KIZDIRACAK in English translation

mad
kızgın
deli
çılgın
sinirli
kuduz
delice
kaçık
kızdı
delirmiş
öfkeli
angry
kızgın
sinirli
öfke
asabi
kızdı
sinirlendi
kızar
to upset
üzmek
kızdırmak
üzecek
üzmeyi
sinirlendirecek
bu üzecek
üzülmesini
bozulmayı
to offend
gücendirmek
kırmak
kızdıracak
rencide etmek
rahatsız etmek
incitmek
hakaret etmek
alınmasını
saygısızlık etmek
to piss off
kızdırmak
sinirlendirmek
defol git
to anger
öfkeye
kızdıracak
sinirlendirmek
öfkelendirecek
sinirimi
kızgınlığa
annoy
eziyet
rahatsız
kızdırıyorsun
sinirlendiriyorsun
sinir
interrupt
enraged
öfkelendirirsin
kızgın
s gonna be furious
to vex
canını sıkmak
kızdıracak

Examples of using Kızdıracak in Turkish and their translations into English

{-}
  • Colloquial category close
  • Ecclesiastic category close
  • Ecclesiastic category close
  • Computer category close
  • Programming category close
Trumpı kızdıracak ne yaptın?- Günaydın Roger?
Morning, Roger. What would you do to piss off Trump?
Sizi kızdıracak başka ne yaptı?
What else had he done to upset you?
Birbirlerini kızdıracak şeyler yapıyorlar.
That annoy one another.
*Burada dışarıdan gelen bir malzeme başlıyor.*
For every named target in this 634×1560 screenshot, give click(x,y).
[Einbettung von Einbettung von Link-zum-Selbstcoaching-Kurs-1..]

Societies and countries
Onun ruhunu kızdıracak bir şeyler oldu ve hepimiz tehlikedeyiz.
Something happened that enraged her spirit and we are all in danger.
Bu iş bir sürü insanı kızdıracak.
It's gonna make a lot of people mad.
Özellikle de sen her zaman bizi kızdıracak bir şeyler yaptın.
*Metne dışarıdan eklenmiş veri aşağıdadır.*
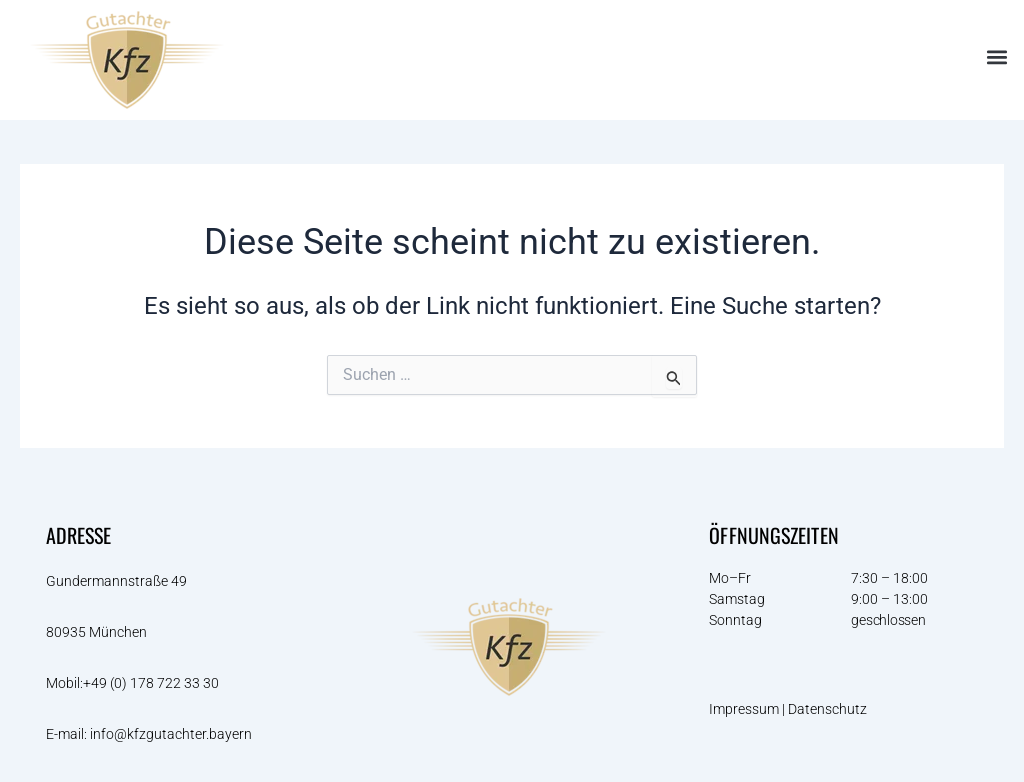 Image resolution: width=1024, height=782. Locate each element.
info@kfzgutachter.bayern (171, 734)
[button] (997, 57)
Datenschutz (829, 709)
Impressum (744, 709)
Especially you, you have always done everything to make us angry.
Sizi kızdıracak bir şey mi yaptım?
Have I done something to offend you?
Dan, seni kızdıracak ne yaptım bilmiyorum.
Dan, I don't know what I have done to upset you.
Seni kızdıracak yeni bir şey yapmış olmalıyım.
I have done something new to anger you.
Peki ama, halkı kızdıracak ne yaptık?
Okay, what did we do to piss off the locals?
Bu büyükanneyi oldukça kızdıracak.
That's gonna make Grandma really mad.
Bu onu çok kızdıracak.
Oh, man, he's gonna be furious.
Toplumlar, ülkeler, yönetimler birbirlerini kızdıracak şeyler yapıyorlar.
That annoy one another. Societies and countries and governments do things.
Prensi kandıracak, Claudioyu kızdıracak, Heroyu mahvedecek
Proof enough to misuse the prince, to vex Claudio, to undo Hero
Seni kızdıracak bir şey yaptım mı?
Have I done something to offend you?
Sizi kızdıracak bir şey yapmış olmalıyım.
I must have done something to upset you.
O, er ya da geç beni kızdıracak.
Sooner or later he will drive me mad.
Bu onu çok kızdıracak.
He's gonna be furious!
Tamam. Hafifçe. Boğayı kızdıracak ne yaptın?
Lightly.- Okay. What did you do to piss off a bull?
Seni kızdıracak bir şey mi yaptım?
Is there something I have done to offend you?